All this stuff goes back to a little-known passage in the Gospel of Mark, which reads in part, “They shall take up serpents; and if they drink any deadly thing, it shall not hurt them.” I’m no theologian, but I’m not sure that’s the first passage referring to snakes I’d zero in on. For one thing, most biblical historians say the passage wasn’t even in the first Greek versions of Mark. More important, the serpent was identified as the guy you want to seriously avoid pretty much from the get-go. In case anyone needs reminding, my aforementioned friend Jessica and her two sisters, Eden and Bronwynne (aka the Brent Sisters), recently released an excellent CD of their mother Carole’s songs, one of which contains the following instructive lyrics: “Adam and Eve had a real nice pad in a kingdom by the sea. / Along came a snake, a rake on the take, and the landlord demanded the key.”
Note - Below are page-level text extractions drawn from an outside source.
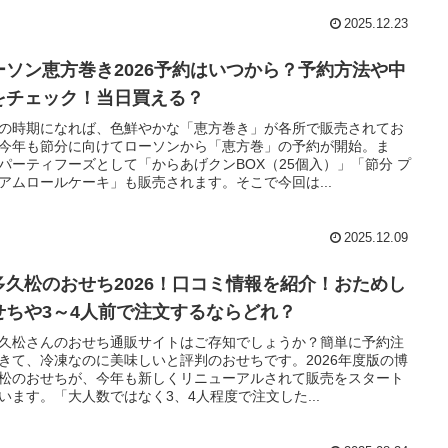
2025.12.23
ーソン恵方巻き2026予約はいつから？予約方法や中
をチェック！当日買える？
の時期になれば、色鮮やかな「恵方巻き」が各所で販売されてお
今年も節分に向けてローソンから「恵方巻」の予約が開始。ま
パーティフーズとして「からあげクンBOX（25個入）」「節分 プ
アムロールケーキ」も販売されます。そこで今回は...
2025.12.09
多久松のおせち2026！口コミ情報を紹介！おためし
せちや3～4人前で注文するならどれ？
久松さんのおせち通販サイトはご存知でしょうか？簡単に予約注
きて、冷凍なのに美味しいと評判のおせちです。2026年度版の博
松のおせちが、今年も新しくリニューアルされて販売をスタート
います。「大人数ではなく3、4人程度で注文した...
Temptation, as we know, strikes everyone, even in this seemingly off-putting area. A roundup of recent deadly snakebites in our region includes one in Chattanooga that occurred when the victim was trying to determine a copperhead’s sex and another in Putnam County, Florida, when a fire marshal reached for a rattler who sought refuge under a shed after his neighbor shot at it. I am fairly sure I don’t know anybody that crazy, which is why we didn’t incur the wrath of the chicken snake that day at the party. My snake book says that rat snakes are “ill-tempered” and “will readily defend themselves” when provoked. In our case, no defense was necessary, since we were all too busy eating and drinking to notice the thing, much less provoke it. Also, I think the snake was just biding his time. The species has been known to climb trees as high as forty feet in search of birds and the contents of their nests. As it happened, the lunch tables’ very chic centerpieces were abandoned nests collected from the wilds of a typical Delta backyard. The nests were empty, of course, but the snake didn’t know that. What he knows is that he and the birds (and the bears and the deer and the gators and on and on) still own the place. The rest of us are very recent visitors.